Ghosts, Gangsters and Gourmet Cooking.
We rocked up at the Fair Maid and Falcon at about four in the afternoon of a filthy early October day.
'Who put her in?' is a warm, adorable, feel-good, paranormal, chiller. It is very far from perfect, but it is absolutely wonderful. If you like the kind of books Phil Rickman writes and are not going to froth at the mouth if you find minor imperfections in the writing, you will love this book just as much as I did.
From page one you know there is something strange going on - and the story rocks and rolls along from there, carried by a lot of chatty dialogue. A lot. The majority of the story is told through conversations, giving it a very immediate and human feel. You get a lot of good relationship advice, learn how to serve breakfast to a gangster and find some cooking tips thrown in for free. By the way, if you don't like a good sprinkling of basic anglo-saxon then stay away and if you are embarrassed by people talking openly about sex, but guaranteed no sex scenes, then again it may not be your cup of Earl Grey.
'I didn't think you believed in ghosts.' 'Oh.

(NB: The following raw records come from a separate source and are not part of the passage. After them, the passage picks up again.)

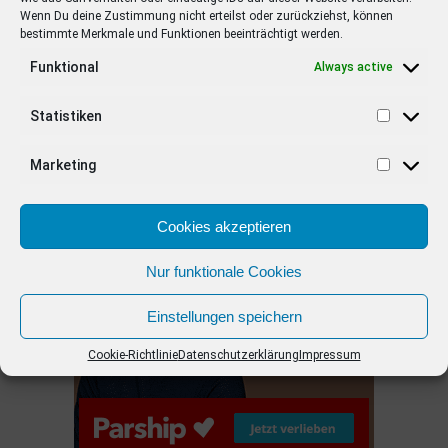
Wenn Du deine Zustimmung nicht erteilst oder zurückziehst, können
bestimmte Merkmale und Funktionen beeinträchtigt werden.
EMPFOHLEN
Funktional
Always active
STARS
4 years ago
Barbara Schöneberger Moderatorin
Statistiken
von “Verstehen Sie Spaß?”
Marketing
ANZEIGE
Cookies akzeptieren
Nur funktionale Cookies
Einstellungen speichern
Cookie-Richtlinie
Datenschutzerklärung
Impressum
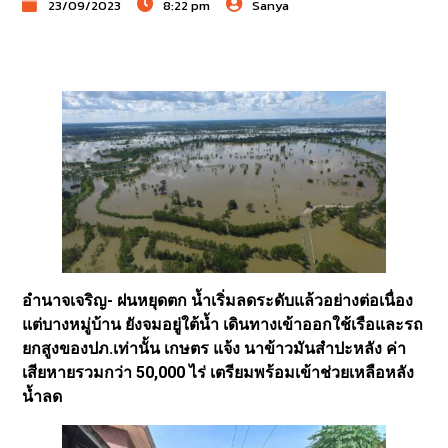
23/09/2023
8:22 pm
Sanya
อำนาจเจริญ- ฝนหยุดตก น้ำเริ่มลดระดับแล้วอย่างต่อเนื่อง
แต่บางหมู่บ้าน ยังจมอยู่ใต้น้ำ เดินทางเข้าออกใช้เรือและรถ
ยกสูงของปภ.เท่านั้น เกษตร แจ้ง นาข้าวมันสำปะหลัง ค่า
เสียหายรวมกว่า 50,000 ไร่ เตรียมพร้อมเข้าช่วยเหลือหลัง
น้ำลด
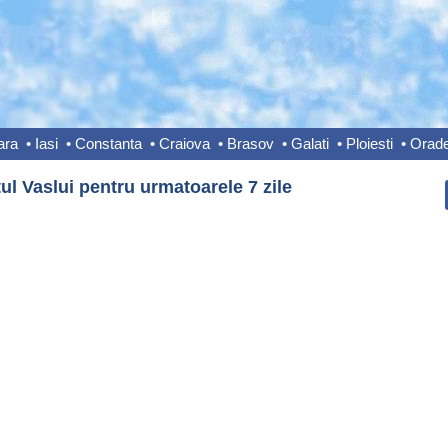
ara
•
Iasi
•
Constanta
•
Craiova
•
Brasov
•
Galati
•
Ploiesti
•
Orad
tul Vaslui pentru urmatoarele 7 zile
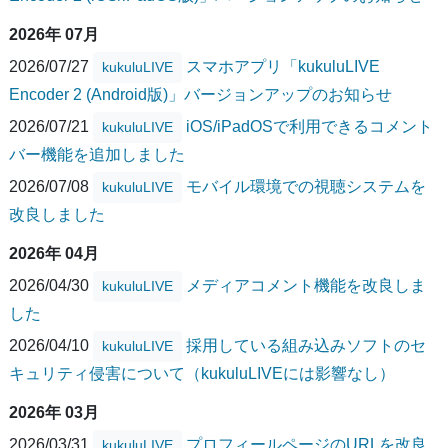
2026年 07月
2026/07/27
スマホアプリ「kukuluLIVE
kukuluLIVE
Encoder 2 (Android版)」バージョンアップのお知らせ
2026/07/21
iOS/iPadOSで利用できるコメント
kukuluLIVE
バー機能を追加しました
2026/07/08
モバイル環境での視聴システムを
kukuluLIVE
改良しました
2026年 04月
2026/04/30
メディアコメント機能を改良しま
kukuluLIVE
した
2026/04/10
採用している組み込みソフトのセ
kukuluLIVE
キュリティ侵害について（kukuluLIVEには影響なし）
2026年 03月
2026/03/31
プロフィールページのURLを改良
kukuluLIVE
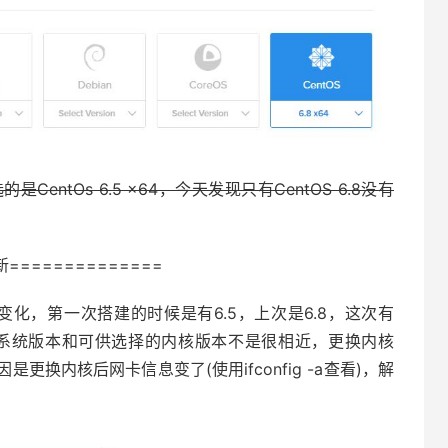
ntOs 6.5 x64，今天发现只有CentOS 6.8没有
新==============
版本经常变化，第一次搭建的时候是有6.5，上次是6.8，这次有
择的操作系统版本和可供选择的内核版本不是很相近，更换内核
换内核后网卡信息变了(使用ifconfig -a查看)，解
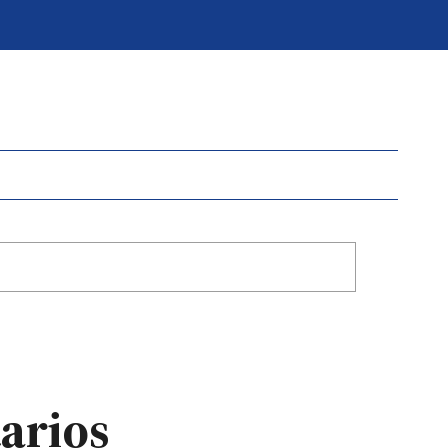
arios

I don't. But that doesn't mean I don't think they exist. I just think believing in them encourages them.'
Ben and Joss Beckett and their two dogs arrive at the gastro-pub to cover the two week holiday time of the owners and wish they had not taken the job almost at once - but with the threat of bad reviews if they pull out of the commitment they grit their teeth and stick it out.

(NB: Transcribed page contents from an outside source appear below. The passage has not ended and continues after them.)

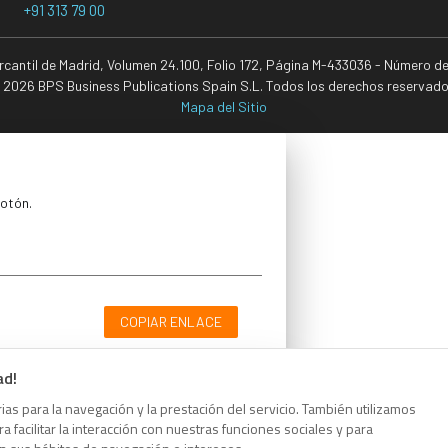
+91 313 79 00
ercantil de Madrid, Volumen 24.100, Folio 172, Página M-433036 - Número d
 2026 BPS Business Publications Spain S.L. Todos los derechos reservado
Mapa del Sitio
botón.
COPIAR ENLACE
ad!
as para la navegación y la prestación del servicio. También utilizamos
 facilitar la interacción con nuestras funciones sociales y para
botón.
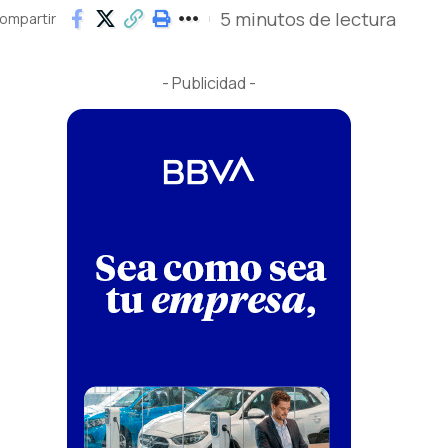
5 minutos de lectura
ompartir
- Publicidad -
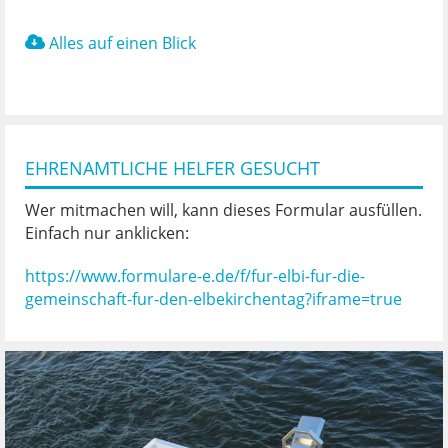
Alles auf einen Blick
EHRENAMTLICHE HELFER GESUCHT
Wer mitmachen will, kann dieses Formular ausfüllen.
Einfach nur anklicken:
https://www.formulare-e.de/f/fur-elbi-fur-die-
gemeinschaft-fur-den-elbekirchentag?iframe=true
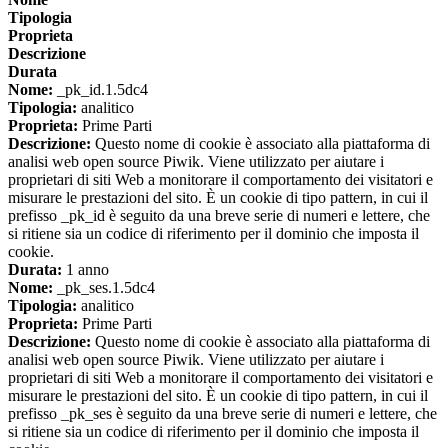
Tipologia
Proprieta
Descrizione
Durata
Nome:
_pk_id.1.5dc4
Tipologia:
analitico
Proprieta:
Prime Parti
Descrizione:
Questo nome di cookie è associato alla piattaforma di
analisi web open source Piwik. Viene utilizzato per aiutare i
proprietari di siti Web a monitorare il comportamento dei visitatori e
misurare le prestazioni del sito. È un cookie di tipo pattern, in cui il
prefisso _pk_id è seguito da una breve serie di numeri e lettere, che
si ritiene sia un codice di riferimento per il dominio che imposta il
cookie.
Durata:
1 anno
Nome:
_pk_ses.1.5dc4
Tipologia:
analitico
Proprieta:
Prime Parti
Descrizione:
Questo nome di cookie è associato alla piattaforma di
analisi web open source Piwik. Viene utilizzato per aiutare i
proprietari di siti Web a monitorare il comportamento dei visitatori e
misurare le prestazioni del sito. È un cookie di tipo pattern, in cui il
prefisso _pk_ses è seguito da una breve serie di numeri e lettere, che
si ritiene sia un codice di riferimento per il dominio che imposta il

That should have been it, but circumstances mean they have to go back a couple of months later for a much longer haul and find the pub almost on the point of bankruptcy. There is a lot of hard slog, tea and sympathy and then - just when things are getting properly turned around- the real problems begin with the ghosts.
Joss and Ben are both psychic and the presence of what they call the 'woo-woo stuff' in the pub and its environs is not something they find hard to accept - even if they do find it very hard to deal with. So they have to call in the expert, Danilo Lovell a TV psychic. It is after that things get really interesting.
'You shouldn't be embarrassed about a love that strong. Smug maybe. But never embarrassed.'
The story has decent pace, even when it is dealing with the normal-life level of things and the characters are drawn so well that you feel they are sitting round your own table sharing a cuppa and a chat.
Faults and flaws in grammar are there more than a few, but unless you are sensitive to such things, the story carries you over them easily. There may also be just a few odd coincidences which make the plot a little less than silken smooth. But this is not satin sheets, this is an unashamed patchwork quilt of human life, which cuddles you up in front of the hearth with a mug of chocolate - or mulled wine even.
If I were being true to the technical demands of reviewing, I'd have doffed a star for the cumulative minor flaws, but I'll leave that to those perfectionists who just have to make the stars match the tick boxes. Me - I loved it. More, Jane, please!